Delete Anomalies: if an order is deleted, the whole information of the customer is also deleted.

Update Anomalies: if a customer detail is to be updated, all orders for that  customer need to be updated.

3NF (Transitive Dependencies):

The ORDER relation is not in 3NF because there is a transitive dependency (non-key attribute dependent on another non-key attribute). e.g. customerName, city, Address, etc. all depend on customer#, which is currently a non-key attribute.

To convert the relation into 3NF, a new relation must be created for the non-key attributes that are dependent to another non-key attribute.

CUSTOMER
(Customer#, Customer Name, Customer Address, City, State, PostCode)

ORDER
(Order#Customer#, Order Date)       —-> Remember to always maintain FK links

Both the order ORDER_PRODUCT and the PRODUCT relations are already in 3NF.

ORDER_PRODUCT(Order#, Product#, Quantity)
PRODUCT (Product#, Description, Unit Price)

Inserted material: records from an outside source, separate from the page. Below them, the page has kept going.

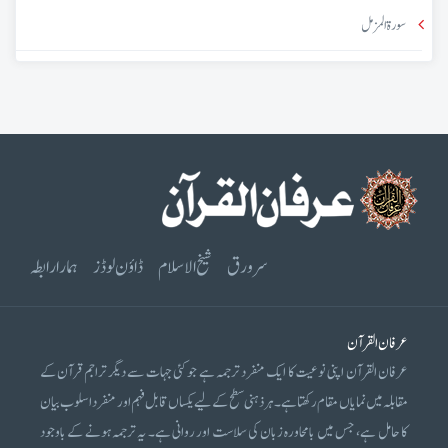
سورۃ المزمل
سرورق
شیخ الاسلام
ڈاؤن لوڈز
ہمارا رابطہ
عرفان القرآن
عرفان القرآن اپنی نوعیت کا ایک منفرد ترجمہ ہے جو کئی جہات سے دیگر تراجم قرآن کے
مقابلہ میں نمایاں مقام رکھتا ہے۔ ہر ذہنی سطح کے لیے یکساں قابل فہم اور منفرد اسلوب بیان
کا حامل ہے، جس میں بامحاورہ زبان کی سلاست اور روانی ہے۔ یہ ترجمہ ہونے کے باوجود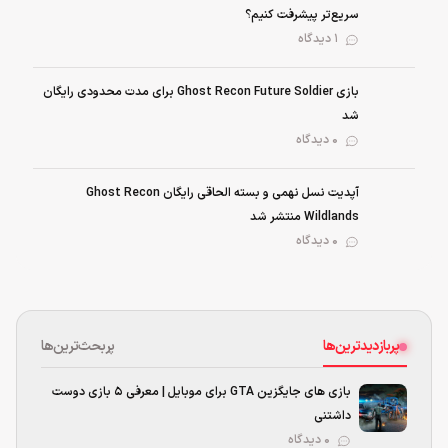
سریع‌تر پیشرفت کنیم؟
1 دیدگاه
بازی Ghost Recon Future Soldier برای مدت محدودی رایگان
شد
0 دیدگاه
آپدیت نسل نهمی و بسته الحاقی رایگان Ghost Recon
Wildlands منتشر شد
0 دیدگاه
پربازدیدترین‌ها
پربحث‌ترین‌ها
بازی های جایگزین GTA برای موبایل | معرفی ۵ بازی دوست
داشتنی
۰ دیدگاه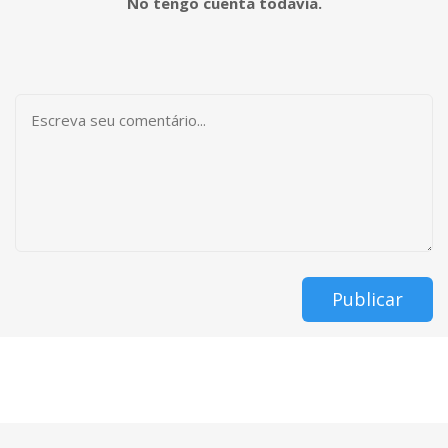
No tengo cuenta todavía.
Publicar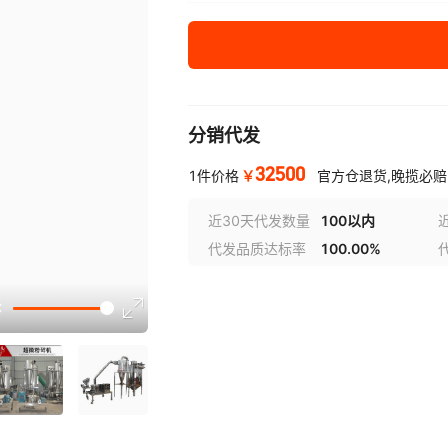
WFJ-18
≤3mm
10
WFJ-36
≤3mm
10
分销代发
32500
￥
1件价格
官方仓退货,晚揽必赔
近30天代发数量
100以内
代发品质达标率
100.00%
选型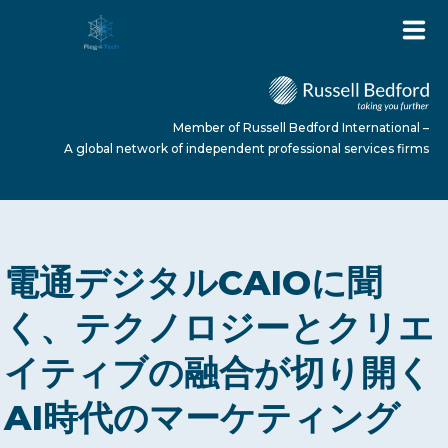
Member of Russell Bedford International –
A global network of independent professional services firms
HOME
電通デジタルCAIOに聞
ABOUT US
く、テクノロジーとクリエ
イティブの融合が切り開く
SERVICES
AI時代のマーケティング
NEWS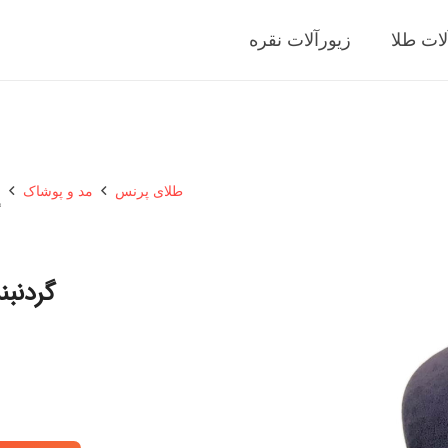
لات طلا
زیورآلات نقره
طلای پرنس
مد و پوشاک
ز
گ
گردنبن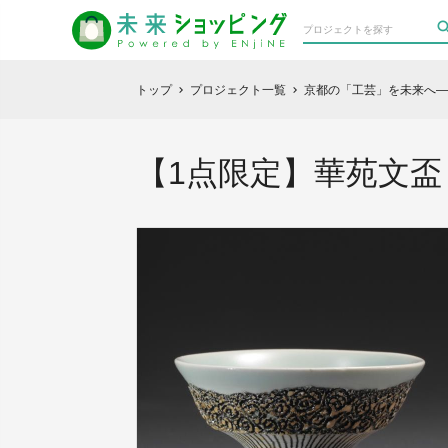
トップ
プロジェクト一覧
京都の「工芸」を未来へ―
chevron_right
chevron_right
【1点限定】華苑文盃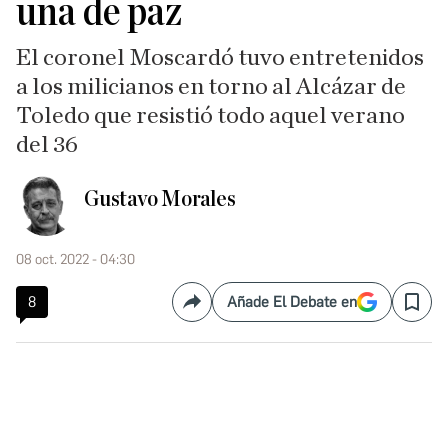
una de paz
El coronel Moscardó tuvo entretenidos
a los milicianos en torno al Alcázar de
Toledo que resistió todo aquel verano
del 36
Gustavo Morales
08 oct. 2022 - 04:30
8
Añade El Debate en
Compartir
Save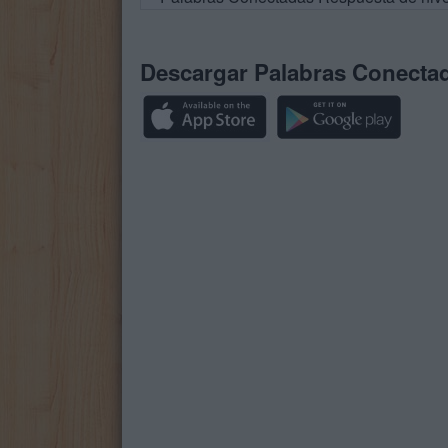
Descargar Palabras Conecta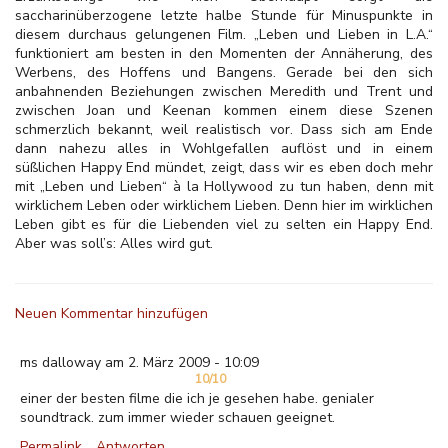
saccharinüberzogene letzte halbe Stunde für Minuspunkte in
diesem durchaus gelungenen Film. „Leben und Lieben in L.A.“
funktioniert am besten in den Momenten der Annäherung, des
Werbens, des Hoffens und Bangens. Gerade bei den sich
anbahnenden Beziehungen zwischen Meredith und Trent und
zwischen Joan und Keenan kommen einem diese Szenen
schmerzlich bekannt, weil realistisch vor. Dass sich am Ende
dann nahezu alles in Wohlgefallen auflöst und in einem
süßlichen Happy End mündet, zeigt, dass wir es eben doch mehr
mit „Leben und Lieben“ à la Hollywood zu tun haben, denn mit
wirklichem Leben oder wirklichem Lieben. Denn hier im wirklichen
Leben gibt es für die Liebenden viel zu selten ein Happy End.
Aber was soll’s: Alles wird gut.
Neuen Kommentar hinzufügen
ms dalloway am 2. März 2009 - 10:09
10/10
einer der besten filme die ich je gesehen habe. genialer
soundtrack. zum immer wieder schauen geeignet.
Permalink
Antworten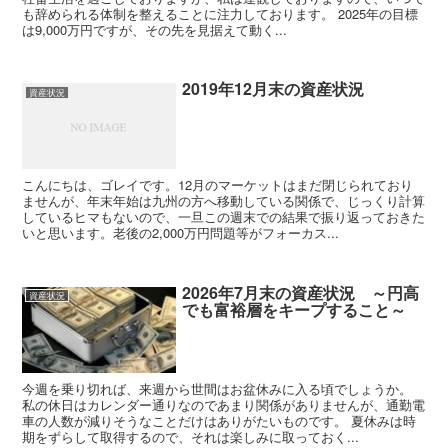
も辞められる体制を整えることに注力しております。 2025年の目標
は9,000万円ですが、その先を見据えて動く...
2019年12月末の資産状況
資産状況
こんにちは、ゴレイです。12月のマーケットはまだ閉じられており
ませんが、年末年始は九州の方へ移動している関係で、じっくり計算
しているヒマもないので、一旦この週末での結果で振り返っておきた
いと思います。老後の2,000万円問題等がフォーカス...
2026年7月末の資産状況 ～円高
資産状況
でも富裕層をキープすること～
今週を乗り切れば、来週から世間はお盆休みに入る頃でしょうか。
私の休日はカレンダー通りなのであまり関係がありませんが、通勤電
車の人数が減りそうなことだけはありがたいものです。 夏休みは時
期をずらして取得するので、それは楽しみに取っておく...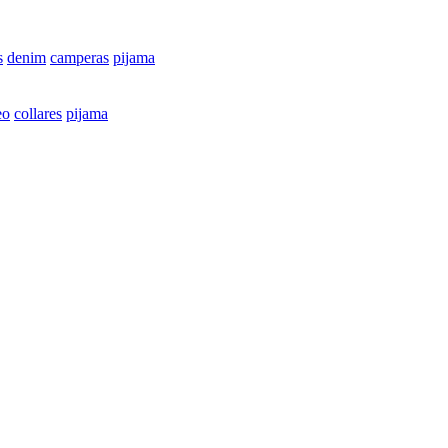
s
denim
camperas
pijama
eo
collares
pijama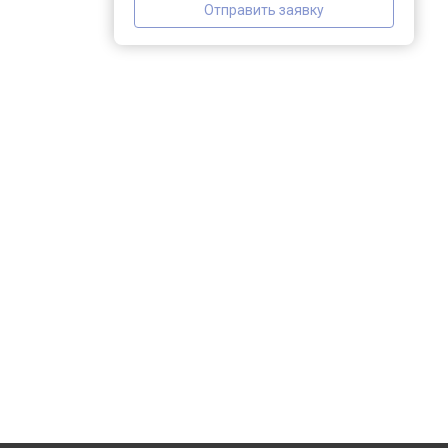
Отправить заявку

Example Solution: Final Relations in 3NF and BCNF

ORDER
(Order#Customer#, OrderDate)

CUSTOMER
(Customer#, CustomerName, CustomerAddress, City, State, PostCode)

ORDER_PRODUCT
(Order#, Product#, Quantity)

PRODUCT
(Product#, Description, UnitPrice)

Now an example for everyone at home to try:


Here is a suggested solution:

 

1NF: Identify the PK.

PATIENTHISTORY(PatientNo, name, address, suburb, date, time, drNo, drName, visitCode, description)

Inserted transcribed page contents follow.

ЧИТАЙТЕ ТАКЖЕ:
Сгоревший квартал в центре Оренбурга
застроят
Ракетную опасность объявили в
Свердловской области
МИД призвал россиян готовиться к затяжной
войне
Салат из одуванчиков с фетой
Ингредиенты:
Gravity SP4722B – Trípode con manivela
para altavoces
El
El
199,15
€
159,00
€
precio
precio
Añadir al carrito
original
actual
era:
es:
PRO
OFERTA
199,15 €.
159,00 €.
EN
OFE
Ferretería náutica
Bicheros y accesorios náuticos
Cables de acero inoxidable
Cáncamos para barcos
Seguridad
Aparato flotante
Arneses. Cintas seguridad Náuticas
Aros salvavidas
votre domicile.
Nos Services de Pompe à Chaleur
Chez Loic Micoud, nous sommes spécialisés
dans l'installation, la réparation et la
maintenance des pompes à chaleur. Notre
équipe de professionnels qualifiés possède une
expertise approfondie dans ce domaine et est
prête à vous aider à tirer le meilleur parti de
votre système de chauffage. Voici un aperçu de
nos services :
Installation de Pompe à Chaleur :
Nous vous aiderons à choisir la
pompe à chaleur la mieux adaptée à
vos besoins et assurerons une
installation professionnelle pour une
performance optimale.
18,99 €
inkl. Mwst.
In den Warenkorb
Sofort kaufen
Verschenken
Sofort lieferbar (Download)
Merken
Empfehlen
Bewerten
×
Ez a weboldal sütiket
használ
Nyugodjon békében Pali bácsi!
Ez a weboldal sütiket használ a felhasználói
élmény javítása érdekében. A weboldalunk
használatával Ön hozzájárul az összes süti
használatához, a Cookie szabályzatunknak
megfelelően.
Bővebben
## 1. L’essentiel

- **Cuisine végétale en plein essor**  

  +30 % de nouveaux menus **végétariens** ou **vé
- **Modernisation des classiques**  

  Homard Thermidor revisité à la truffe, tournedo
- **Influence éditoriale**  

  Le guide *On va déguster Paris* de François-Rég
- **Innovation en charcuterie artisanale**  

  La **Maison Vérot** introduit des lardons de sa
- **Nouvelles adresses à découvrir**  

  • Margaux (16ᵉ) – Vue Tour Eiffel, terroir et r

2NF: Remove partial dependencies. Notice that currently the PK is the combination of PatientNo, date, time. name, address, and suburb only depend on PART OF THE KEY (patientNo). patientNo, date, time -> drNo so this is not a partial dependency. Same as visitcode. We will deal with drName and description shortly.

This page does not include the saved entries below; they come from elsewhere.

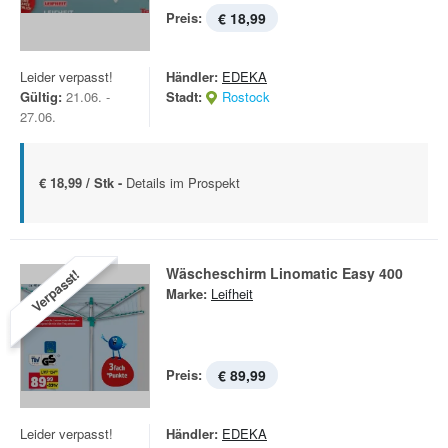
Preis:
€ 18,99
Leider verpasst!
Händler:
EDEKA
Gültig:
21.06. -
Stadt:
Rostock
27.06.
€ 18,99 / Stk -
Details im Prospekt
Wäscheschirm Linomatic Easy 400
Verpasst!
Marke:
Leifheit
Preis:
€ 89,99
Leider verpasst!
Händler:
EDEKA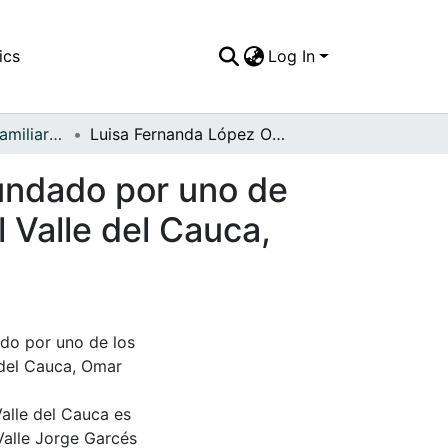
ics
Log In
APFFVC - Fotos Familiares - Patrimonial
Luisa Fernanda López Ortíz en el Museo Rayo, fundado por uno de los pintores más impoprtantes de Colombia y del Valle del Cauca, Omar Rayo
fundado por uno de
 Valle del Cauca,
do por uno de los
 del Cauca, Omar
Valle del Cauca es
Valle Jorge Garcés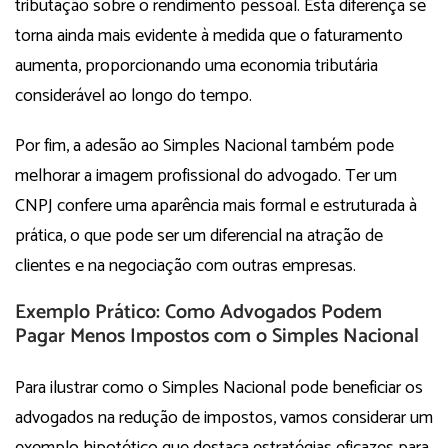
tributação sobre o rendimento pessoal. Esta diferença se
torna ainda mais evidente à medida que o faturamento
aumenta, proporcionando uma economia tributária
considerável ao longo do tempo.
Por fim, a adesão ao Simples Nacional também pode
melhorar a imagem profissional do advogado. Ter um
CNPJ confere uma aparência mais formal e estruturada à
prática, o que pode ser um diferencial na atração de
clientes e na negociação com outras empresas.
Exemplo Prático: Como Advogados Podem
Pagar Menos Impostos com o Simples Nacional
Para ilustrar como o Simples Nacional pode beneficiar os
advogados na redução de impostos, vamos considerar um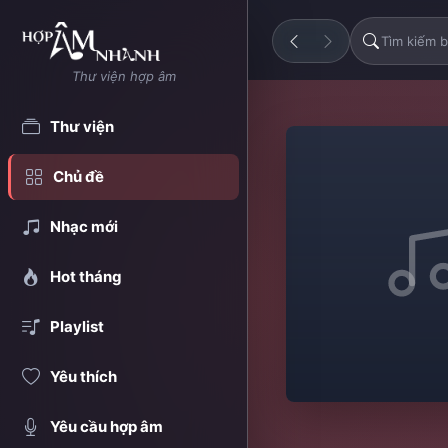
Thư viện hợp âm
Thư viện
Chủ đề
Nhạc mới
Hot tháng
Playlist
Yêu thích
Yêu cầu hợp âm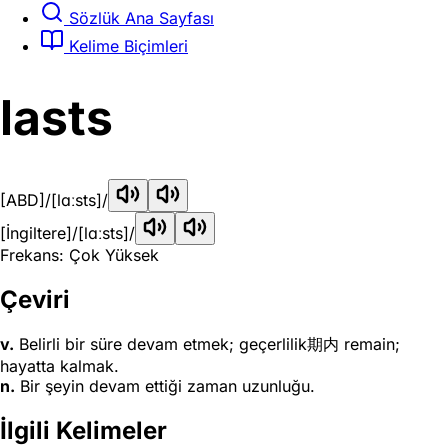
Sözlük Ana Sayfası
Kelime Biçimleri
lasts
[ABD]
/[lɑːsts]/
[İngiltere]
/[lɑːsts]/
Frekans: Çok Yüksek
Çeviri
v.
Belirli bir süre devam etmek; geçerlilik期内 remain;
hayatta kalmak.
n.
Bir şeyin devam ettiği zaman uzunluğu.
İlgili Kelimeler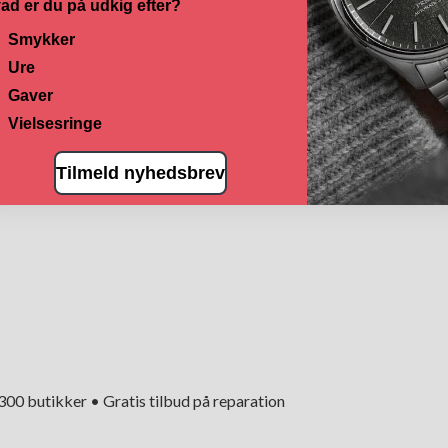
ad er du på udkig efter?
Smykker
Ure
Gaver
Vielsesringe
Tilmeld nyhedsbrev
+300 butikker • Gratis tilbud på reparation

PATIENT (PatientNo, name, address, suburb)

PATIENT_HISTORY(PatientNo, date, time, drNo, drName, visitCode, description) —> Note that PatientNo is now a foreign key as well as part of the key.

3NF: Remove transitive dependency. Notice how drName is dependency on the non key drNo. Same principle for description. description is determined by visitCode.

DOCTOR (drNo, drName)

ILLNESS (visitCode, description)

PATIENT (PatientNo, name, address, suburb)

PATIENT_HISTORY (PatientNo, date, timeDrNo, visitCode)  —> DrNo and visitCode are foreign keys (pointing to the doctor and illness tables, respectively).